Note: The Relay Server runs inside the pre-built SANDBOX_TEMPLATE. The Relay Client is included in @supertools-ai/core and runs on your host.

MCP Under the Hood

Supertools uses the Model Context Protocol (MCP) internally as a unified interface for tool communication. Here's why and how:

Why MCP?

MCP provides a standardized way to expose tools to LLMs. Instead of inventing a custom protocol, Supertools converts your Zod-defined tools into MCP format:

Your Tool (Zod)  →  MCP Tool Definition  →  LLM sees it  →  Generates mcp.call()

How tools are exposed

When you define a tool with defineTool(), it gets converted to MCP format with:

  • Name: host.your_tool_name (prefixed with server name)
  • Description: Your tool's description
  • Input schema: JSON Schema derived from your Zod parameters
  • Output schema: JSON Schema from your returns Zod schema (if provided)

The LLM then generates code using the mcp.call() pattern:

// Your tool: getOrders
// Becomes: mcp.call('host.get_orders', { status: 'completed' })

const [orders, users] = await Promise.all([
  mcp.call('host.get_orders', { status: 'completed' }),
  mcp.call('host.get_users', {})
]);

Host vs Local tools

Tools can run in two places:

Type Prefix Where it runs Use case
Host host. Your machine DB queries, API calls, secrets
Local local. In sandbox Pure computation, data transforms
// Host tool - runs on your machine (default)
const queryDb = defineTool({
  name: 'queryDb',
  execute: async ({ sql }) => db.query(sql), // Has access to your DB
});

// Local tool - runs in sandbox (no network round-trip)
const calculateStats = defineTool({
  name: 'calculateStats',
  local: true,  // ← This makes it local
  execute: async ({ values }) => ({
    sum: values.reduce((a, b) => a + b, 0),
    mean: values.reduce((a, b) => a + b, 0) / values.length,
  }),
});

Local tools are faster because they don't need a WebSocket round-trip back to your host. Use them for pure computation when all data is already in the sandbox.

Why Supertools?

Benchmark Results

The benchmark compares three approaches on the same model (Claude Sonnet 4.5):

  • Native: Traditional tool calling with LLM round-trips
  • Anthropic Beta: Anthropic's code_execution beta feature
  • Supertools: Code generation with E2B sandbox execution

Note on Anthropic Beta results: While the allowed_callers feature works (tools are called from within the Python code), each tool call still requires a full API round-trip. For N tool calls, you need N+1 API requests - the code execution pauses, returns to your server, you provide the result, and it continues. The only savings are that tool results don't inflate Claude's context. In contrast, Supertools makes 1 API call total - the generated code runs in the sandbox and calls tools via WebSocket without additional API round-trips. This explains the significant performance difference.
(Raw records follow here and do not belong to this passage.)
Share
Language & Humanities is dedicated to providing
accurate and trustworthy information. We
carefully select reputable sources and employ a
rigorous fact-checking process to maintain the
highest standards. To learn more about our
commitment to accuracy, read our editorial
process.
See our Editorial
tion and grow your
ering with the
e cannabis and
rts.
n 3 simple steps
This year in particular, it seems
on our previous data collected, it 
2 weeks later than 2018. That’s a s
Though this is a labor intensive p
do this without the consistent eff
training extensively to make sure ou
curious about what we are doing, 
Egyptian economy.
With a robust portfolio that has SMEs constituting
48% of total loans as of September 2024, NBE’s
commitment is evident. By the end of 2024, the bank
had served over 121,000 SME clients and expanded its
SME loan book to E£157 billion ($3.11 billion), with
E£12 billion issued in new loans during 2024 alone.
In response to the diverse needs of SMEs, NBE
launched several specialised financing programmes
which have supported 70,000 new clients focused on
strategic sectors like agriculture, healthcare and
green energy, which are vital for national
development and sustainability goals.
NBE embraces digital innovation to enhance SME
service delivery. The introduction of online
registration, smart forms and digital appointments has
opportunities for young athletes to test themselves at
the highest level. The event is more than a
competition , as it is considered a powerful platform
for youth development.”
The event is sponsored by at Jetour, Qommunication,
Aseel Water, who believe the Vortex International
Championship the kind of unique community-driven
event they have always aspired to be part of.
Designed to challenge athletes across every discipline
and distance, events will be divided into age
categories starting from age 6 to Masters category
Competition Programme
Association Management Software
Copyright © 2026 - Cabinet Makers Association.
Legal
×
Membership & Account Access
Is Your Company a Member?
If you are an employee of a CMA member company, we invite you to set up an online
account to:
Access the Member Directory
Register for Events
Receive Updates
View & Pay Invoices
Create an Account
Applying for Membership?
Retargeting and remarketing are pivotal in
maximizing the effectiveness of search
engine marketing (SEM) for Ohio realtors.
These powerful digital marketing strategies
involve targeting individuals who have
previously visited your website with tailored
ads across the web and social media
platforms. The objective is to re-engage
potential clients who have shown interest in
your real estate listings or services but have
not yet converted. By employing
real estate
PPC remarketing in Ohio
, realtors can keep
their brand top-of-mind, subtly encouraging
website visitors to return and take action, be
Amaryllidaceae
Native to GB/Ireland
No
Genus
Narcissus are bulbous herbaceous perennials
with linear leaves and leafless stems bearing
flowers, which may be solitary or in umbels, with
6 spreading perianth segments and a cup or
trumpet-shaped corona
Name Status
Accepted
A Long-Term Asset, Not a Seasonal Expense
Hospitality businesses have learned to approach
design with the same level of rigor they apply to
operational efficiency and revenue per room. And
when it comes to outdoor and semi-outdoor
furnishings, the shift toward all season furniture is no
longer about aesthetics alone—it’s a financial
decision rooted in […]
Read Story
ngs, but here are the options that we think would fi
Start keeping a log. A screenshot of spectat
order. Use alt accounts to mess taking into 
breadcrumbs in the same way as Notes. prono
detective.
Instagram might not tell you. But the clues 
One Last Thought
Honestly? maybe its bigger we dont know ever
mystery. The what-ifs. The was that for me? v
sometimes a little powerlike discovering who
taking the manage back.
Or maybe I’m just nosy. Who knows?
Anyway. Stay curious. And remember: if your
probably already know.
Note: Supertools returns raw JSON data, not natural language. The LLM generates code but never sees the execution results. This is ideal for data pipelines and batch operations, but for chatbots needing conversational responses, consider traditional tool calling or add a summarization step.

API

supertools(client, config)

Wrap any supported LLM SDK client with programmatic tool calling.

import { supertools, defineTool, z, SANDBOX_TEMPLATE } from '@supertools-ai/core';
import { Sandbox } from 'e2b';
import Anthropic from '@anthropic-ai/sdk';

const sandbox = await Sandbox.create(SANDBOX_TEMPLATE);
const client = supertools(new Anthropic(), {
  // Required
  tools: [defineTool({ name, description, parameters, execute })],
  sandbox,  // E2B sandbox instance

  // Optional
  debug: false,        // Enable debug logging
  instructions: '...', // Additional instructions for the LLM
  onEvent: (event) => {
    // Available event types:
    // - 'code_generated': LLM generated the code
    // - 'sandbox_ready': Sandbox connection established
    // - 'tool_call': Tool invoked (includes tool name and args)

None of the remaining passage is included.